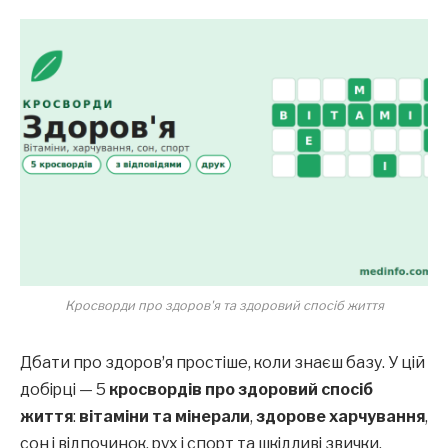
Кросворди про здоров'я та здоровий спосіб життя
Дбати про здоровʼя простіше, коли знаєш базу. У цій
добірці — 5
кросвордів про здоровий спосіб
життя
:
вітаміни та мінерали
,
здорове харчування
,
сон і відпочинок, рух і спорт та шкідливі звички.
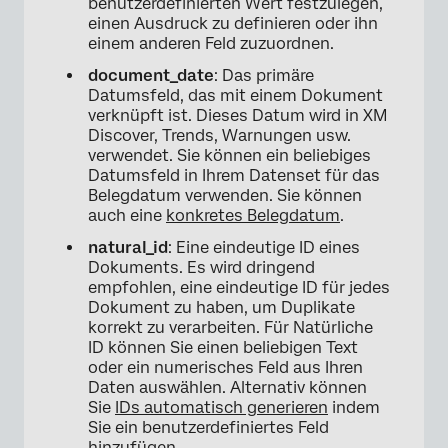
benutzerdefinierten Wert festzulegen,
×
einen Ausdruck zu definieren oder ihn
einem anderen Feld zuzuordnen.
document_date
: Das primäre
Datumsfeld, das mit einem Dokument
verknüpft ist. Dieses Datum wird in XM
Discover, Trends, Warnungen usw.
verwendet. Sie können ein beliebiges
Datumsfeld in Ihrem Datenset für das
Belegdatum verwenden. Sie können
auch eine
konkretes Belegdatum
.
natural_id
: Eine eindeutige ID eines
Dokuments. Es wird dringend
empfohlen, eine eindeutige ID für jedes
Dokument zu haben, um Duplikate
korrekt zu verarbeiten. Für Natürliche
ID können Sie einen beliebigen Text
oder ein numerisches Feld aus Ihren
Daten auswählen. Alternativ können
Sie
IDs automatisch generieren
indem
Sie ein benutzerdefiniertes Feld
hinzufügen.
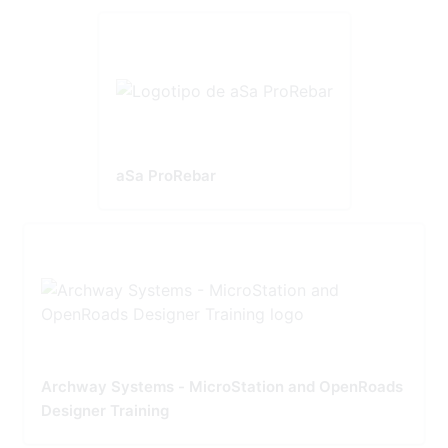
aSa ProRebar
Archway Systems - MicroStation and OpenRoads
Designer Training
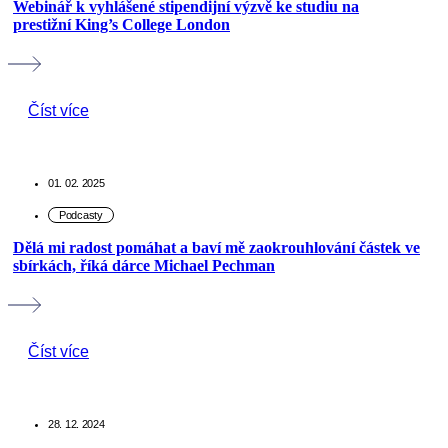
Webinář k vyhlášené stipendijní výzvě ke studiu na
prestižní King’s College London
Číst více
01. 02. 2025
Dělá mi radost pomáhat a baví mě zaokrouhlování částek ve
sbírkách, říká dárce Michael Pechman
Číst více
28. 12. 2024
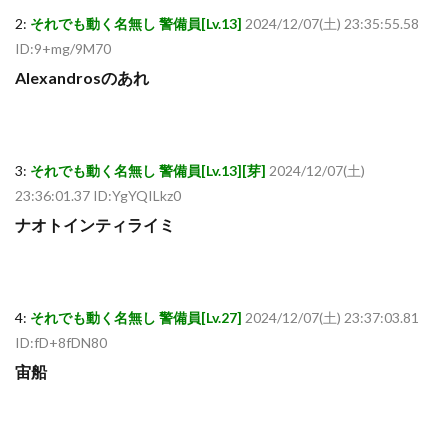
2:
それでも動く名無し 警備員[Lv.13]
2024/12/07(土) 23:35:55.58
ID:9+mg/9M70
Alexandrosのあれ
3:
それでも動く名無し 警備員[Lv.13][芽]
2024/12/07(土)
23:36:01.37 ID:YgYQILkz0
ナオトインティライミ
4:
それでも動く名無し 警備員[Lv.27]
2024/12/07(土) 23:37:03.81
ID:fD+8fDN80
宙船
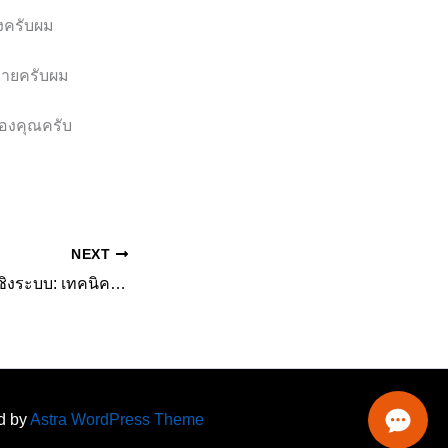
้องครับผม
ง่ายครับผม
ของคุณครับ
NEXT
วิจัยตลาดออนไลน์เชิงระบบ: เทคนิคการวิเคราะห์พฤติกรรม Digital Consumer ยุคใหม่
ed by
Astra WordPress Theme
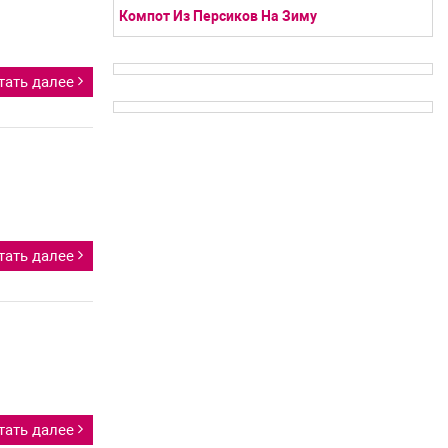
Компот Из Персиков На Зиму
тать далее
тать далее
тать далее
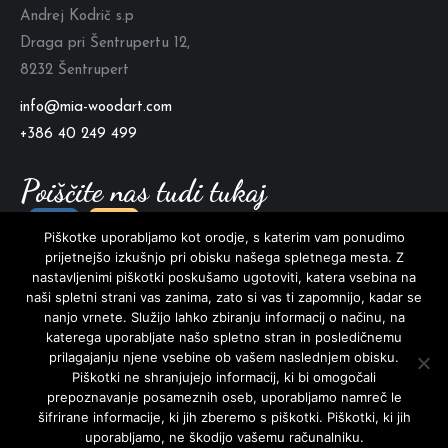
Andrej Kodrič s.p
Draga pri Šentrupertu 12,
8232 Šentrupert
info@mia-woodart.com
+386 40 249 499
Poiščite nas tudi tukaj
Piškotke uporabljamo kot orodje, s katerim vam ponudimo
prijetnejšo izkušnjo pri obisku našega spletnega mesta. Z
nastavljenimi piškotki poskušamo ugotoviti, katera vsebina na
naši spletni strani vas zanima, zato si vas ti zapomnijo, kadar se
nanjo vrnete. Služijo lahko zbiranju informacij o načinu, na
katerega uporabljate našo spletno stran in posledičnemu
prilagajanju njene vsebine ob vašem naslednjem obisku.
Piškotki ne shranjujejo informacij, ki bi omogočali
prepoznavanje posameznih oseb, uporabljamo namreč le
šifrirane informacije, ki jih zberemo s piškotki. Piškotki, ki jih
uporabljamo, ne škodijo vašemu računalniku.
© Mia Wood Art 2026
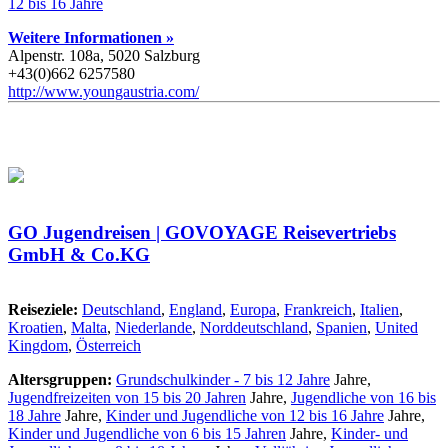
12 bis 16 Jahre
Weitere Informationen »
Alpenstr. 108a, 5020 Salzburg
+43(0)662 6257580
http://www.youngaustria.com/
GO Jugendreisen | GOVOYAGE Reisevertriebs
GmbH & Co.KG
Reiseziele:
Deutschland
,
England
,
Europa
,
Frankreich
,
Italien
,
Kroatien
,
Malta
,
Niederlande
,
Norddeutschland
,
Spanien
,
United
Kingdom
,
Österreich
Altersgruppen:
Grundschulkinder - 7 bis 12 Jahre
Jahre,
Jugendfreizeiten von 15 bis 20 Jahren
Jahre,
Jugendliche von 16 bis
18 Jahre
Jahre,
Kinder und Jugendliche von 12 bis 16 Jahre
Jahre,
Kinder und Jugendliche von 6 bis 15 Jahren
Jahre,
Kinder- und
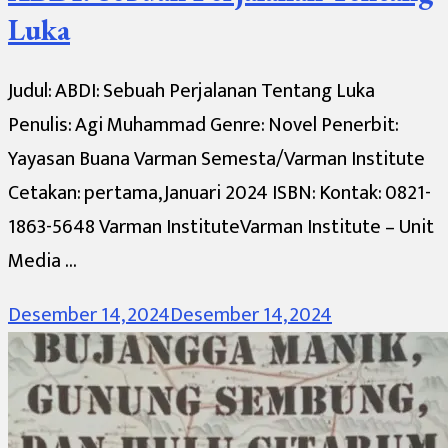
Luka
Judul: ABDI: Sebuah Perjalanan Tentang Luka
Penulis: Agi Muhammad Genre: Novel Penerbit:
Yayasan Buana Varman Semesta/Varman Institute
Cetakan: pertama, Januari 2024 ISBN: Kontak: 0821-
1863-5648 Varman InstituteVarman Institute – Unit
Media …
Desember 14, 2024
Desember 14, 2024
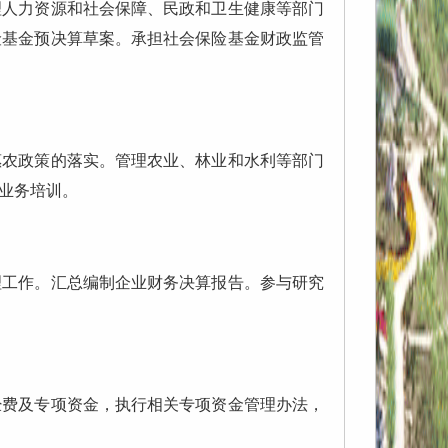
人力资源和社会保障、民政和卫生健康等部门
险基金预决算草案。承担社会保险基金财政监管
农政策的落实。管理农业、林业和水利等部门
业务培训。
工作。汇总编制企业财务决算报告。参与研究
费及专项资金，执行相关专项资金管理办法，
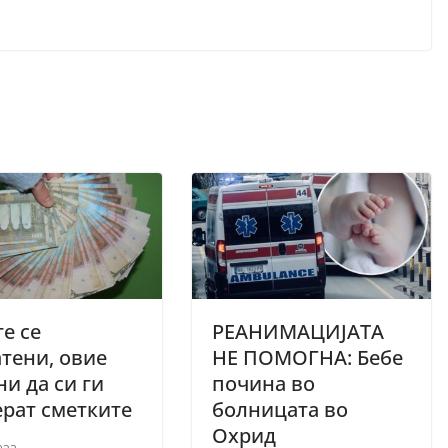
е се
РЕАНИМАЦИЈАТА
тени, овие
НЕ ПОМОГНА: Бебе
ни да си ги
почина во
ерат сметките
болницата во
Охрид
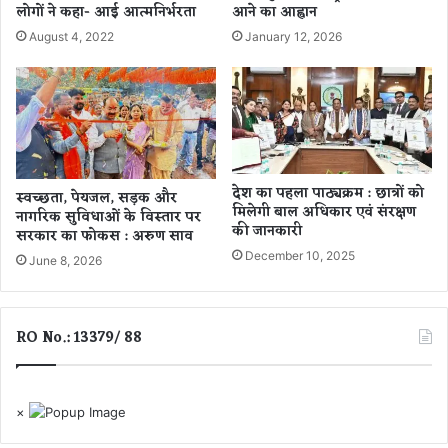
रा
ह
लोगों ने कहा- आई आत्मनिर्भरता
आने का आह्वान
ष्ट्री
त
August 4, 2022
January 12, 2026
य
र
स्त
च
र
ले
के
गा
सं
,
स्था
मी
नों
न
देश का पहला पाठ्यक्रम : छात्रों को
में
को
स्वच्छता, पेयजल, सड़क और
मिलेगी बाल अधिकार एवं संरक्षण
मि
नागरिक सुविधाओं के विस्तार पर
अ
की जानकारी
सरकार का फोकस : अरुण साव
ले
च्छा
गा
December 10, 2025
मु
June 8, 2026
का
ना
र्य
फा
क
हो
RO No.: 13379/ 88
र
ने
ने
की
का
सं
मौ
भा
×
का
व
ना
_ _ _ _
▶ **Task objective**
Verbatim repetition of the entries is required, excluding any pictures.

▶ **Reply to the exercise**
Кросворди про здоров'я та здоровий спосіб життя
Дбати про здоровʼя простіше, коли знаєш базу. У цій
добірці — 5
кросвордів про здоровий спосіб
життя
:
вітаміни та мінерали
,
здорове харчування
,
сон і відпочинок, рух і спорт та шкідливі звички.
benutzerdefinierten Wert festzulegen,
×
einen Ausdruck zu definieren oder ihn
einem anderen Feld zuzuordnen.
document_date
: Das primäre
Datumsfeld, das mit einem Dokument
verknüpft ist. Dieses Datum wird in XM
Discover, Trends, Warnungen usw.
verwendet. Sie können ein beliebiges
Datumsfeld in Ihrem Datenset für das
Belegdatum verwenden. Sie können
auch eine
konkretes Belegdatum
.
natural_id
: Eine eindeutige ID eines
Dokuments. Es wird dringend
empfohlen, eine eindeutige ID für jedes
Dokument zu haben, um Duplikate
korrekt zu verarbeiten. Für Natürliche
ID können Sie einen beliebigen Text
oder ein numerisches Feld aus Ihren
Daten auswählen. Alternativ können
Sie
IDs automatisch generieren
indem
Sie ein benutzerdefiniertes Feld
hinzufügen.
aSa ProRebar
Archway Systems - MicroStation and OpenRoads
Designer Training
Webinář k vyhlášené stipendijní výzvě ke studiu na
prestižní King’s College London
Číst více
01. 02. 2025
Dělá mi radost pomáhat a baví mě zaokrouhlování částek ve
sbírkách, říká dárce Michael Pechman
Číst více
28. 12. 2024
2:
それでも動く名無し 警備員[Lv.13]
2024/12/07(土) 23:35:55.58
ID:9+mg/9M70
Alexandrosのあれ
3:
それでも動く名無し 警備員[Lv.13][芽]
2024/12/07(土)
23:36:01.37 ID:YgYQILkz0
ナオトインティライミ
4:
それでも動く名無し 警備員[Lv.27]
2024/12/07(土) 23:37:03.81
ID:fD+8fDN80
宙船
้องครับผม
ง่ายครับผม
ของคุณครับ
NEXT
วิจัยตลาดออนไลน์เชิงระบบ: เทคนิคการวิเคราะห์พฤติกรรม Digital Consumer ยุคใหม่
ed by
Astra WordPress Theme
Компот Из Персиков На Зиму
тать далее
тать далее
тать далее
Andrej Kodrič s.p
Draga pri Šentrupertu 12,
8232 Šentrupert
info@mia-woodart.com
+386 40 249 499
Poiščite nas tudi tukaj
Piškotke uporabljamo kot orodje, s katerim vam ponudimo
prijetnejšo izkušnjo pri obisku našega spletnega mesta. Z
nastavljenimi piškotki poskušamo ugotoviti, katera vsebina na
naši spletni strani vas zanima, zato si vas ti zapomnijo, kadar se
nanjo vrnete. Služijo lahko zbiranju informacij o načinu, na
katerega uporabljate našo spletno stran in posledičnemu
prilagajanju njene vsebine ob vašem naslednjem obisku.
Piškotki ne shranjujejo informacij, ki bi omogočali
prepoznavanje posameznih oseb, uporabljamo namreč le
šifrirane informacije, ki jih zberemo s piškotki. Piškotki, ki jih
uporabljamo, ne škodijo vašemu računalniku.
© Mia Wood Art 2026
12 bis 16 Jahre
Weitere Informationen »
Alpenstr. 108a, 5020 Salzburg
+43(0)662 6257580
http://www.youngaustria.com/
GO Jugendreisen | GOVOYAGE Reisevertriebs
GmbH & Co.KG
Reiseziele:
Deutschland
,
England
,
Europa
,
Frankreich
,
Italien
,
Kroatien
,
Malta
,
Niederlande
,
Norddeutschland
,
Spanien
,
United
Kingdom
,
Österreich
Altersgruppen:
Grundschulkinder - 7 bis 12 Jahre
Jahre,
Jugendfreizeiten von 15 bis 20 Jahren
Jahre,
Jugendliche von 16 bis
18 Jahre
Jahre,
Kinder und Jugendliche von 12 bis 16 Jahre
Jahre,
Kinder und Jugendliche von 6 bis 15 Jahren
Jahre,
Kinder- und
Luka
Judul: ABDI: Sebuah Perjalanan Tentang Luka
Penulis: Agi Muhammad Genre: Novel Penerbit:
Yayasan Buana Varman Semesta/Varman Institute
Cetakan: pertama, Januari 2024 ISBN: Kontak: 0821-
1863-5648 Varman InstituteVarman Institute – Unit
Media …
Desember 14, 2024
Desember 14, 2024
人力资源和社会保障、民政和卫生健康等部门
险基金预决算草案。承担社会保险基金财政监管
农政策的落实。管理农业、林业和水利等部门
业务培训。
工作。汇总编制企业财务决算报告。参与研究
费及专项资金，执行相关专项资金管理办法，
е се
РЕАНИМАЦИЈАТА
тени, овие
НЕ ПОМОГНА: Бебе
ни да си ги
почина во
ерат сметките
болницата во
Охрид
रा
ह
लोगों ने कहा- आई आत्मनिर्भरता
आने का आह्वान
ष्ट्री
त
August 4, 2022
January 12, 2026
य
र
स्त
च
र
ले
के
गा
सं
,
स्था
मी
नों
न
देश का पहला पाठ्यक्रम : छात्रों को
में
को
स्वच्छता, पेयजल, सड़क और
मिलेगी बाल अधिकार एवं संरक्षण
मि
नागरिक सुविधाओं के विस्तार पर
अ
की जानकारी
सरकार का फोकस : अरुण साव
ले
च्छा
गा
December 10, 2025
मु
June 8, 2026
का
ना
र्य
फा
क
हो
RO No.: 13379/ 88
र
ने
ने
की
का
सं
मौ
भा
×
का
व
ना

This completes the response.